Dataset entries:
────────────────────────────────────────

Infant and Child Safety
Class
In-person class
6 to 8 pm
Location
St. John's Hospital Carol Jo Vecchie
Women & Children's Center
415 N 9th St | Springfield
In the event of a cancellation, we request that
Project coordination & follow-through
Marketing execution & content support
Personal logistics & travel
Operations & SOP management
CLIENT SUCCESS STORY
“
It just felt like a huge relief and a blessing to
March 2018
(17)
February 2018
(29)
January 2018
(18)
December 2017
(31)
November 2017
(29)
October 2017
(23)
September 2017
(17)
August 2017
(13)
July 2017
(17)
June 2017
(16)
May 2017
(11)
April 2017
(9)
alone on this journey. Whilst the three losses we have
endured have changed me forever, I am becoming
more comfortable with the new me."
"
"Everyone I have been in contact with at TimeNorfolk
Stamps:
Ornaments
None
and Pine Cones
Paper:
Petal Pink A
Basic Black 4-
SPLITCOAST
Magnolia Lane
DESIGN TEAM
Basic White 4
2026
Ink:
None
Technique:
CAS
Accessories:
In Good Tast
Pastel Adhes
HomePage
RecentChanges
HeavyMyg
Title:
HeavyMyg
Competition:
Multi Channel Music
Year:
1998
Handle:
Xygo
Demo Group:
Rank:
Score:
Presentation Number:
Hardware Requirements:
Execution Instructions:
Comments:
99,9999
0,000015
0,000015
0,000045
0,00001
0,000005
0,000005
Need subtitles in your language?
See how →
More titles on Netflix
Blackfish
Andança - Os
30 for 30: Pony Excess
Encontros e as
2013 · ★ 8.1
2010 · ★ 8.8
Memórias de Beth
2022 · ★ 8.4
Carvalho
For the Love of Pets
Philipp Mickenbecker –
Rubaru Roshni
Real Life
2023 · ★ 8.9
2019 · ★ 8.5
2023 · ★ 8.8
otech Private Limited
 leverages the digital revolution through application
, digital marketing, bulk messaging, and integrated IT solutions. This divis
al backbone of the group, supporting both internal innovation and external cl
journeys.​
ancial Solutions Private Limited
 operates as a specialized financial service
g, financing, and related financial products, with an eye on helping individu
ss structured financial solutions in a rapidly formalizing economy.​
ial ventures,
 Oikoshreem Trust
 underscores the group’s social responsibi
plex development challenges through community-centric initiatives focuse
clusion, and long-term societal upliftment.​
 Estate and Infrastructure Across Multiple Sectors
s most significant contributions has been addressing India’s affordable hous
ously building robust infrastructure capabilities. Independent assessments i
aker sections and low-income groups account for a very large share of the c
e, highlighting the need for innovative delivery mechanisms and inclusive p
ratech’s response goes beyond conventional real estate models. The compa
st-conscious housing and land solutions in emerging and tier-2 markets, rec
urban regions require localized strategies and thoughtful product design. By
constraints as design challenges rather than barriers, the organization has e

────────────────────────────────────────

● Exercise directions
Print the records above verbatim from their first line to the line containing "In Good Tast", both included, and stop there.

● Response
Infant and Child Safety
Class
In-person class
6 to 8 pm
Location
St. John's Hospital Carol Jo Vecchie
Women & Children's Center
415 N 9th St | Springfield
In the event of a cancellation, we request that
Project coordination & follow-through
Marketing execution & content support
Personal logistics & travel
Operations & SOP management
CLIENT SUCCESS STORY
“
It just felt like a huge relief and a blessing to
March 2018
(17)
February 2018
(29)
January 2018
(18)
December 2017
(31)
November 2017
(29)
October 2017
(23)
September 2017
(17)
August 2017
(13)
July 2017
(17)
June 2017
(16)
May 2017
(11)
April 2017
(9)
alone on this journey. Whilst the three losses we have
endured have changed me forever, I am becoming
more comfortable with the new me."
"
"Everyone I have been in contact with at TimeNorfolk
Stamps:
Ornaments
None
and Pine Cones
Paper:
Petal Pink A
Basic Black 4-
SPLITCOAST
Magnolia Lane
DESIGN TEAM
Basic White 4
2026
Ink:
None
Technique:
CAS
Accessories:
In Good Tast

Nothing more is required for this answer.